---------- Records shown

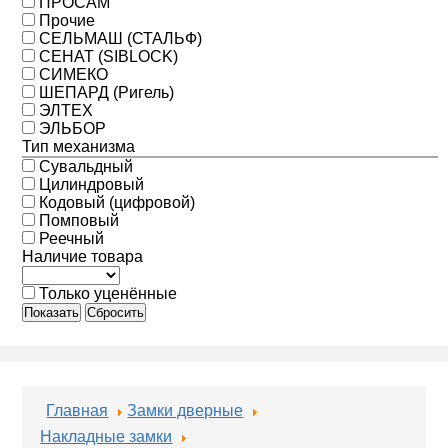
ПРОСАМ
Прочие
СЕЛЬМАШ (СТАЛЬФ)
СЕНАТ (SIBLOCK)
СИМЕКО
ШЕПАРД (Ригель)
ЭЛТЕХ
ЭЛЬБОР
Тип механизма
Сувальдный
Цилиндровый
Кодовый (цифровой)
Помповый
Реечный
Наличие товара
Только уценённые
Показать
Сбросить
Главная
Замки дверные
Накладные замки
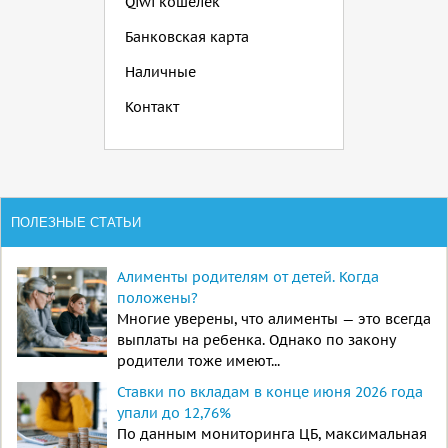
Qiwi кошелек
Банковская карта
Наличные
Контакт
ПОЛЕЗНЫЕ СТАТЬИ
Алименты родителям от детей. Когда
положены?
Многие уверены, что алименты — это всегда
выплаты на ребенка. Однако по закону
родители тоже имеют...
Ставки по вкладам в конце июня 2026 года
упали до 12,76%
По данным мониторинга ЦБ, максимальная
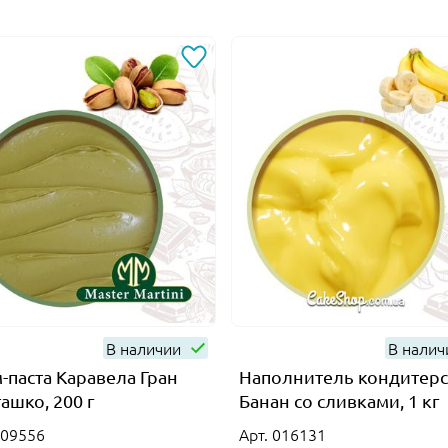
В наличии
В нали
-паста Каравела Гран
Наполнитель кондитер
ашко, 200 г
Банан со сливками, 1 кг
009556
Арт. 016131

--------------------

Write out the data word for word. Any picture is to be skipped.

Expected answer:
ПРОСАМ
Прочие
СЕЛЬМАШ (СТАЛЬФ)
СЕНАТ (SIBLOCK)
СИМЕКО
ШЕПАРД (Ригель)
ЭЛТЕХ
ЭЛЬБОР
Тип механизма
Сувальдный
Цилиндровый
Кодовый (цифровой)
Помповый
Реечный
Наличие товара
Только уценённые
Показать
Сбросить
Главная
Замки дверные
Накладные замки
Qiwi кошелек
Банковская карта
Наличные
Контакт
ПОЛЕЗНЫЕ СТАТЬИ
Алименты родителям от детей. Когда
положены?
Многие уверены, что алименты — это всегда
выплаты на ребенка. Однако по закону
родители тоже имеют...
Ставки по вкладам в конце июня 2026 года
упали до 12,76%
По данным мониторинга ЦБ, максимальная
В наличии
В нали
-паста Каравела Гран
Наполнитель кондитер
ашко, 200 г
Банан со сливками, 1 кг
009556
Арт. 016131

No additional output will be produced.